C’est dans une atmosphère de mobilisation exceptionnelle que la ville de Kindia a célébré, ce mercredi 15 avril 2026, la Journée internationale des droits des femmes. Réunies à la Maison des Jeunes, autorités locales et organisations féminines ont placé cette édition sous le signe d’un défi majeur : briser les barrières juridiques qui entravent encore l’émancipation des filles et des femmes de la région.

​Si la date officielle est le 8 mars, l’écho de la lutte pour l’égalité continue de résonner avec force en Guinée.

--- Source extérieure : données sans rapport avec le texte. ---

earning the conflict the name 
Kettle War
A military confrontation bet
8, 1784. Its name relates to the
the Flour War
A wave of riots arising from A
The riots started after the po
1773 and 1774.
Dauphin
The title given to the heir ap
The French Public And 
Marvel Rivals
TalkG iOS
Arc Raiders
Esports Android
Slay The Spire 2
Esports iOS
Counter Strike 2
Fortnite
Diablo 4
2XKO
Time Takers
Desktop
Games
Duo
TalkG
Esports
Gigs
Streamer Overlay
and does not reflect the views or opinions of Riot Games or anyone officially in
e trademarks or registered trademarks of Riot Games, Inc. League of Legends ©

À Kindia, le thème choisi, « Accès à la justice pour les femmes et les filles », dépasse le simple slogan pour devenir un véritable cri de ralliement face aux réalités du terrain.

​Mme Bintou Kaba, Inspectrice régionale de la Promotion Féminine, de l’Enfance et des Personnes Vulnérables, a dressé un diagnostic sans complaisance. Si des avancées législatives existent, le chemin vers le tribunal reste semé d’embûches pour la citoyenne lambda.

​« La méconnaissance des droits, le poids des normes socioculturelles et la peur de la stigmatisation sont autant de murs que nous devons abattre », a-t-elle martelé, appelant à un rapprochement physique et moral de l’appareil judiciaire vers les populations les plus vulnérables.

Pour Hadja M’Ballou Fofana, présidente du Réseau National des Femmes Rurales de Guinée, l’heure est à l’autonomisation intellectuelle. Elle a exhorté ses paires à s’approprier les dispositifs de protection existants pour ne plus subir en silence — un plaidoyer pour le « self-empowerment » qui refuse désormais la fatalité de la victimisation.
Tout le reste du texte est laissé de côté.